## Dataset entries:
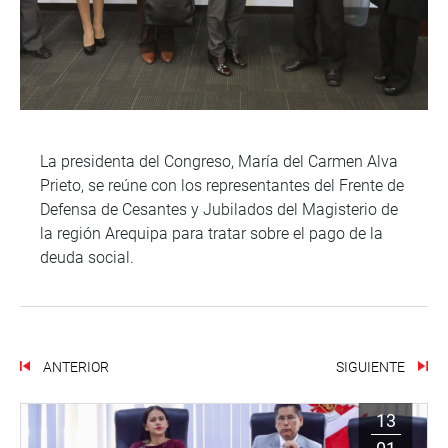
La presidenta del Congreso, María del Carmen Alva
Prieto, se reúne con los representantes del Frente de
Defensa de Cesantes y Jubilados del Magisterio de
la región Arequipa para tratar sobre el pago de la
deuda social.
ANTERIOR
SIGUIENTE
13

## What is expected:
Apart from the pictures, which are to be omitted, every record must be transcribed exactly.

## Exercise answer:
La presidenta del Congreso, María del Carmen Alva
Prieto, se reúne con los representantes del Frente de
Defensa de Cesantes y Jubilados del Magisterio de
la región Arequipa para tratar sobre el pago de la
deuda social.
ANTERIOR
SIGUIENTE
13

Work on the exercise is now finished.